Biostatistics and Data Sciences, Boehringer Ingelheim Pharmaceuticals Inc, Ridgefield, CT, USA.
Department of Statistics and Actuarial Science, College of Mathematics and Statistics, Chongqing University, Chongqing, China.
Stat Methods Med Res. 2020 Feb;29(2):522-540. doi: 10.1177/0962280219840383. Epub 2019 Apr 8.

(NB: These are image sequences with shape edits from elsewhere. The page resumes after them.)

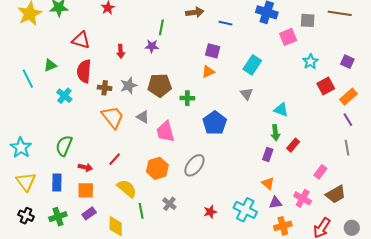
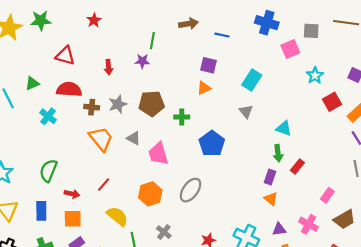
red semicircle: (84, 71) -> (69, 89), turned 90
orange triangle: (268, 183) -> (271, 199), moved

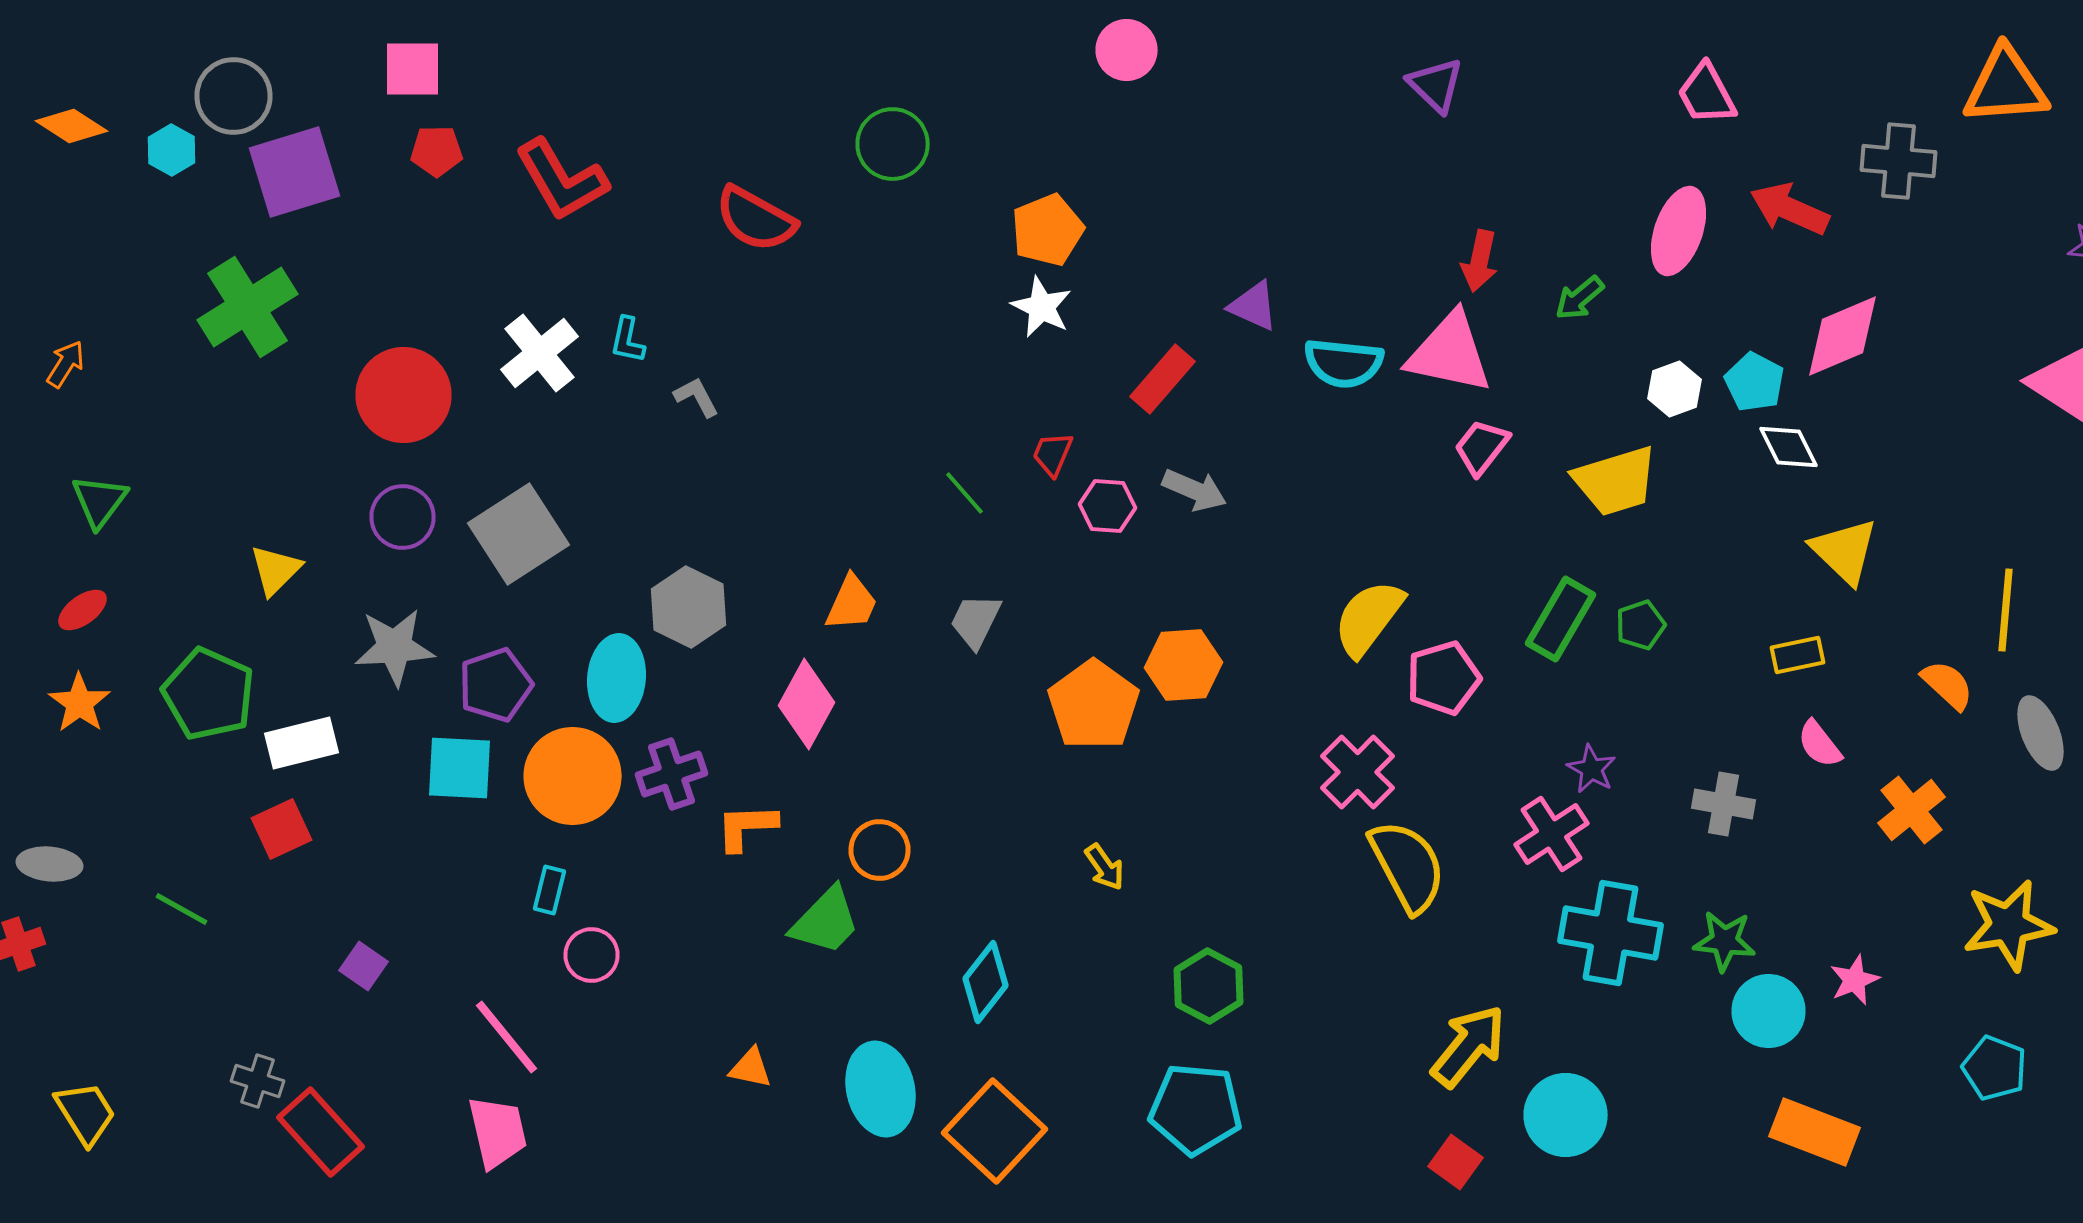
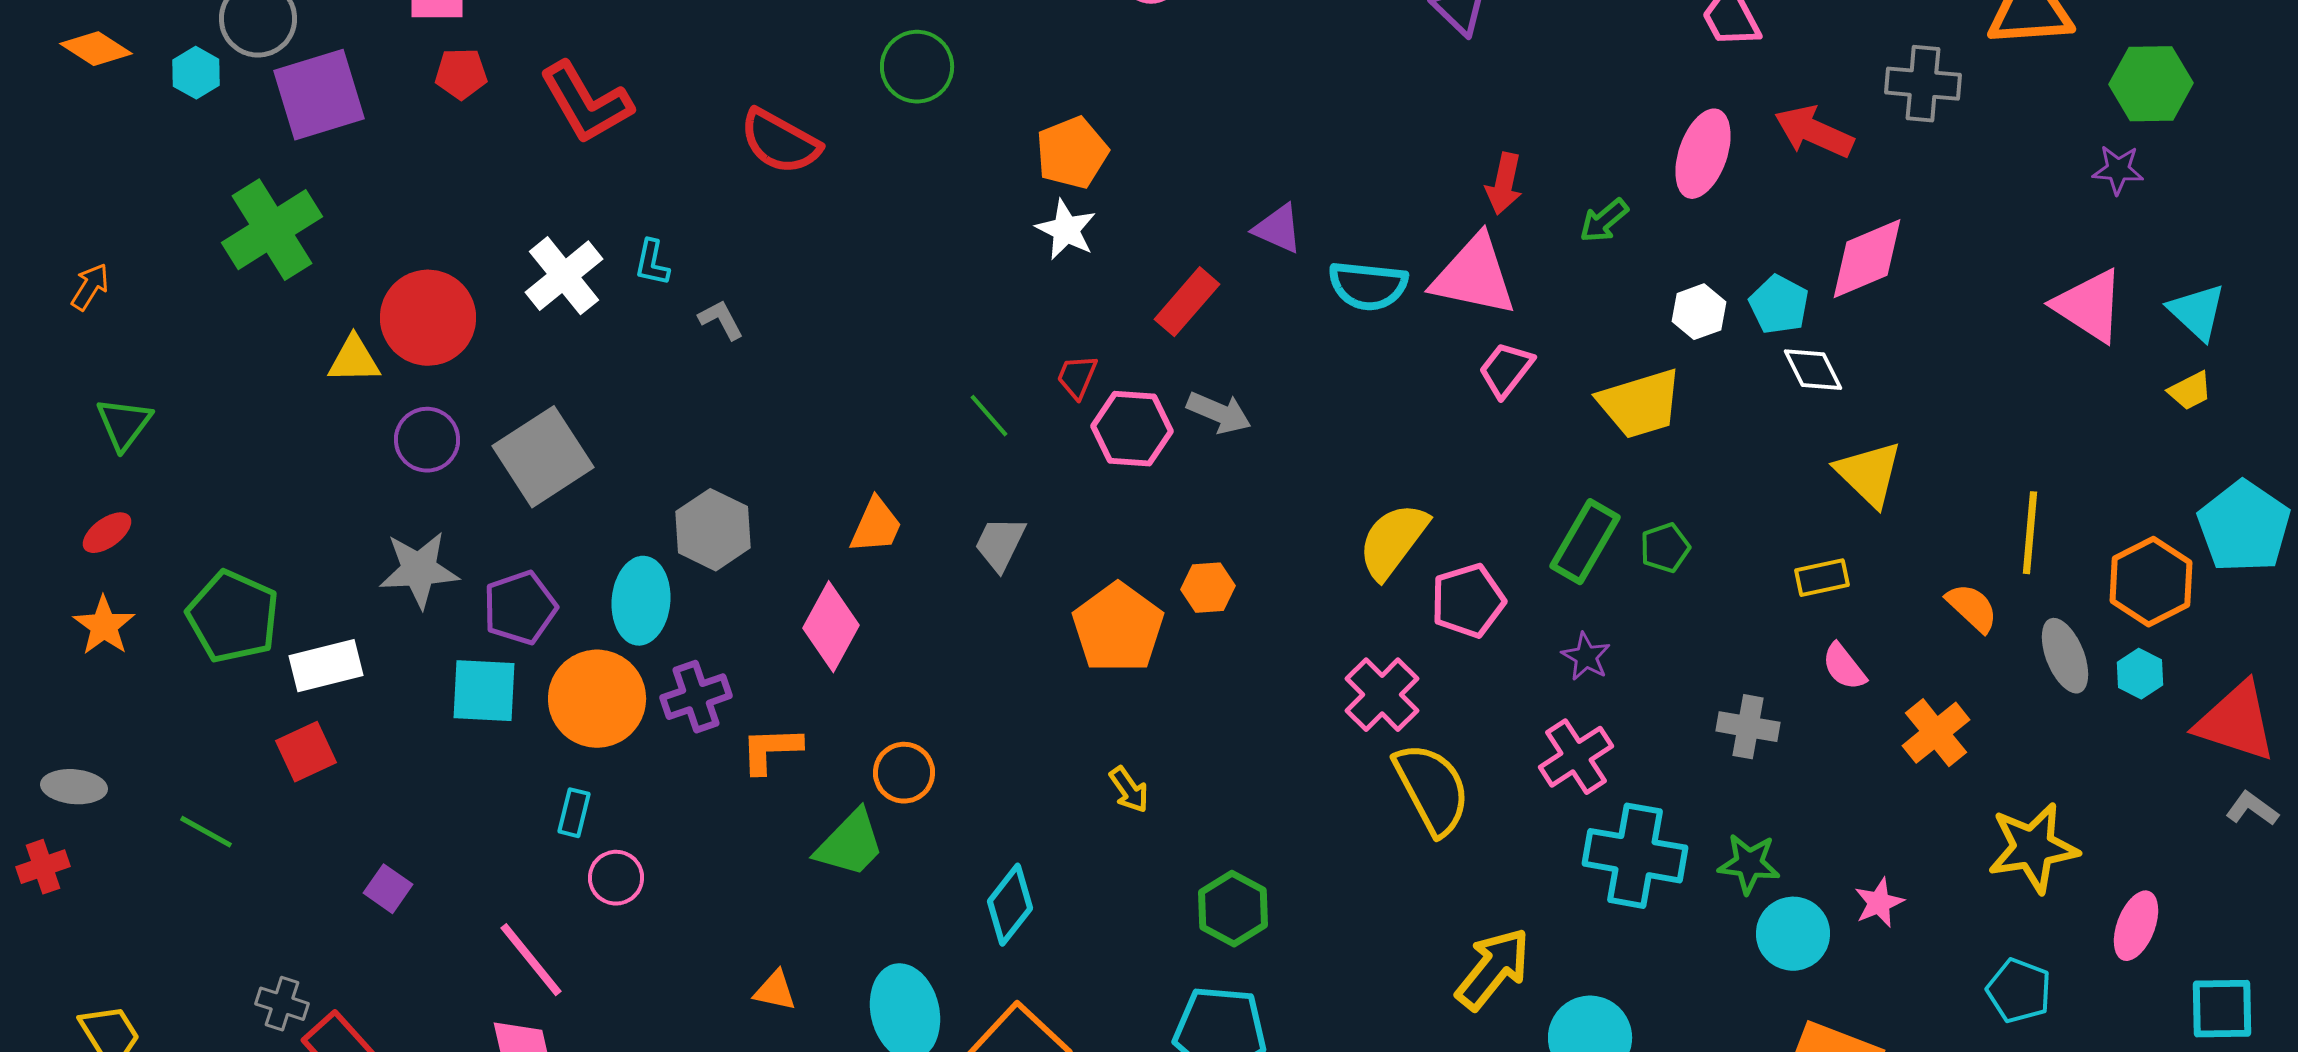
pink hexagon: (1108, 506) -> (1132, 429), size x1.4
yellow triangle: (276, 570) -> (354, 360), moved, turned 44
orange hexagon: (1184, 665) -> (1208, 588), size x0.7
purple star: (1592, 769) -> (1586, 657), moved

Traditionally, statistical methods for futility analysis are developed based on a single study. To establish a drug's effectiveness, usually at least two adequate and well-controlled studies need to demonstrate convincing evidence on its own. Therefore, in a standard clinical development program in chronic diseases, two independent studies are generally conducted for drug registration. This paper proposes a statistical method to combine interim data from two independent and similar studies for interim futility analysis and shows that the conditional power approach based on combined interim data has better operating characteristics compared to the approach based on single-trial interim data, even with small to moderate heterogeneity on the treatment effects between the two studies.
传统上,无效性分析的统计方法是基于单个研究开发的。为了确定药物的疗效,通常需要至少两项充分且对照良好的研究来单独证明其有效性。因此,在慢性病的标准临床开发计划中,通常会进行两项独立的研究来进行药物注册。本文提出了一种统计方法,用于合并来自两项独立且相似研究的中期数据,以进行中期无效性分析,并表明基于合并中期数据的条件功效方法与基于单试验中期数据的方法相比,具有更好的操作特性,即使在两项研究之间的治疗效果存在小到中度异质性的情况下也是如此。